> Exercise: In the entries below, every line with the string "nisch" is to be reported.

> Source material:
>>>>>

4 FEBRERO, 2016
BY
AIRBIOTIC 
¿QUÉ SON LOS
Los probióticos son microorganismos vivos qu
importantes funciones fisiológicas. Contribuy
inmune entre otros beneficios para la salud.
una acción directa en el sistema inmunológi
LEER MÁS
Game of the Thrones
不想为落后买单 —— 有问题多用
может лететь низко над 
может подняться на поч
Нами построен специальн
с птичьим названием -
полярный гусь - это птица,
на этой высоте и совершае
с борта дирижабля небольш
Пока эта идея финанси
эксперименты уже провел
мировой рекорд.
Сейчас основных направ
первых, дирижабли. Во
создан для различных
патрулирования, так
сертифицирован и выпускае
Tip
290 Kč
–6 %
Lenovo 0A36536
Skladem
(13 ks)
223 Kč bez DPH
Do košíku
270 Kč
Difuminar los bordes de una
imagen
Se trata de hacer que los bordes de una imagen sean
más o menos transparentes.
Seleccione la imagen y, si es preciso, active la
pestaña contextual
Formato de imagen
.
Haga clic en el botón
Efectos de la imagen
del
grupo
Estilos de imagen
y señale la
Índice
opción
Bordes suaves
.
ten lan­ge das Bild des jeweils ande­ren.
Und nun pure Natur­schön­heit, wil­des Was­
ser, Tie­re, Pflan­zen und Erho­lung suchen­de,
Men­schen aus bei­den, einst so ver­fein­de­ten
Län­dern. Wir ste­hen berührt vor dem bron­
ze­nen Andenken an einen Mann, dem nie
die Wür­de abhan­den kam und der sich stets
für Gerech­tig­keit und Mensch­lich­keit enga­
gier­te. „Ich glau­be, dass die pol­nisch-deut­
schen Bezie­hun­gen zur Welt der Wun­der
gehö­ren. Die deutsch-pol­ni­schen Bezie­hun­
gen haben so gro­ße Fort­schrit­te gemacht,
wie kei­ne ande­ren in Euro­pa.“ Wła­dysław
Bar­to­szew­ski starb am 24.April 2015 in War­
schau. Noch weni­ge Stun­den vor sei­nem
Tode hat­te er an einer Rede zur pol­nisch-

<<<<<

> Expected output:
gier­te. „Ich glau­be, dass die pol­nisch-deut­
Tode hat­te er an einer Rede zur pol­nisch-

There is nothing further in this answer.